What works for one does not necessarily work for another family/child.

Our daughter who is now 22 almost passed out the other day when I asked her to practice with an old epi pen on an orange. That is who she is. I assume/pray she will rise to the occasion if necessary since she is 1000% responsible in everything else she does.

I know DS will use his epi pen if he needs it and that is what I need to know and worked so hard to accomplish.


On Aug 31, 2004

PEG you make me laugh because Chris has had a ton of shots over the years and hates to see a needle. It makes him very sweemish. My Dd can not see the littlest amount of blood or she gets queezy. good luck Claire

On Aug 31, 2004

Jason, you raise a very good point. You have to know your own child.

My son is 6 and I started teaching him with the trainer this past spring. Prior to that, I was worried about him freaking about the whole thing. (He really is afraid of everything, including needles.)
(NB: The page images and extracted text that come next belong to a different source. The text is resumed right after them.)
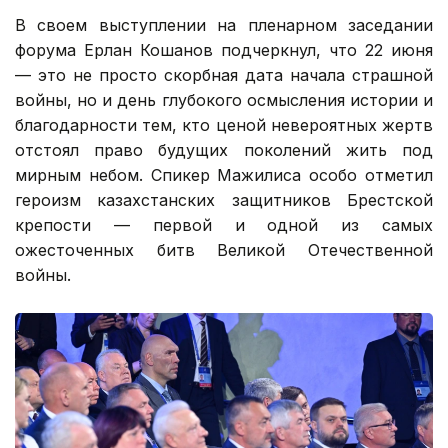
В своем выступлении на пленарном заседании
форума Ерлан Кошанов подчеркнул, что 22 июня
— это не просто скорбная дата начала страшной
войны, но и день глубокого осмысления истории и
благодарности тем, кто ценой невероятных жертв
отстоял право будущих поколений жить под
мирным небом. Спикер Мажилиса особо отметил
героизм казахстанских защитников Брестской
крепости — первой и одной из самых
ожесточенных битв Великой Отечественной
войны.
He has started over-coming some of his fears, and although I do not expect him to use it on himself, I felt the time was right to start teaching him. Part of this, is hoping that IF we ever need to use it on him he will co-operate.

On Aug 31, 2004

DS used to pass out at the pediatricians regularly when getting vaccinations. He called it napping.

And then we did allergy shots. Three shots three times a week for all of us. He got used to needles pretty quickly after that.

Also got rid of most of his and my environmental allergies.


On Aug 31, 2004

our DS is almost 6. I taught him how to use the epi-pen last year when he started to wear the belt. I also taught his 7 yr brother and 31/2 yr. sister. If they were alone outside or with a sitter who was scared to give it, I know one of his sibblings would help him out.